Re: data corruption on pointer cast
On Jul 16, 5:56 pm, gara.m...@gmail.com wrote:
Heyllo,
template<class T>
class Element
{
public:
virtual int operator == (T) = 0;
virtual int hash() = 0;
};
int exists(Element<T> * elem)
{
int h = elem->hash()%M;
for (int i=0; i < size_t[h]; i++)
This is a syntax error -- size_t is a keyword,
you can't apply array indexing to it
if ( *((T*)elem) == *((T*)set[h][i]))
This line is wrong. 'elem' does not point to
a T, it points to a class with virtual functions.
The only way this could work is if 'elem' defined
an "operator T *" conversion operator, but it doesn't.
You should never use a C-style cast in C++, because
it will usually make the compiler suppress all the
warnings that you're doing something wrong.

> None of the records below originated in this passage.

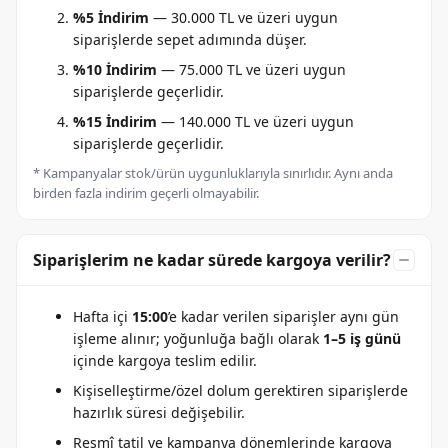
%5 İndirim
— 30.000 TL ve üzeri uygun
siparişlerde sepet adımında düşer.
%10 İndirim
— 75.000 TL ve üzeri uygun
siparişlerde geçerlidir.
%15 İndirim
— 140.000 TL ve üzeri uygun
siparişlerde geçerlidir.
* Kampanyalar stok/ürün uygunluklarıyla sınırlıdır. Aynı anda
birden fazla indirim geçerli olmayabilir.
Siparişlerim ne kadar sürede kargoya verilir?
Hafta içi
15:00
’e kadar verilen siparişler aynı gün
işleme alınır; yoğunluğa bağlı olarak
1–5 iş günü
içinde kargoya teslim edilir.
Kişiselleştirme/özel dolum gerektiren siparişlerde
hazırlık süresi değişebilir.
Resmî tatil ve kampanya dönemlerinde kargoya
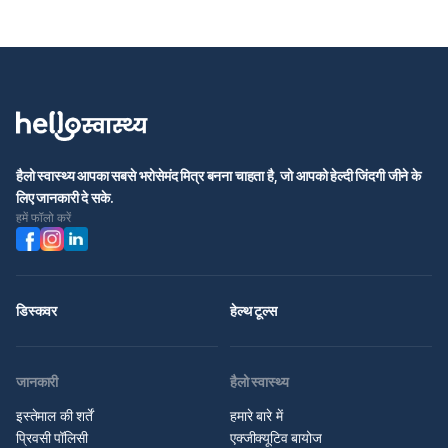
हैलो स्वास्थ्य आपका सबसे भरोसेमंद मित्र बनना चाहता है, जो आपको हेल्दी जिंदगी जीने के
लिए जानकारी दे सके.
हमें फॉलो करें
डिस्कवर
हेल्थ टूल्स
जानकारी
हैलो स्वास्थ्य
इस्तेमाल की शर्तें
हमारे बारे में
प्रिवसी पॉलिसी
एक्जीक्यूटिव बायोज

I'm not sure what the code is meant to do, so I can't
suggest a replacement. Element<> contains no T and
no functions to access a T, so I don't see how you
are expecting to get a T out of it.
If Element<T>::operator== took another Element<T> as
the argument, then you could write:
if ( *elem == set[h][i] )
As James Kanze pointed out, you're using far
too many pointers. You should be able to
rewrite this program to not use any pointers.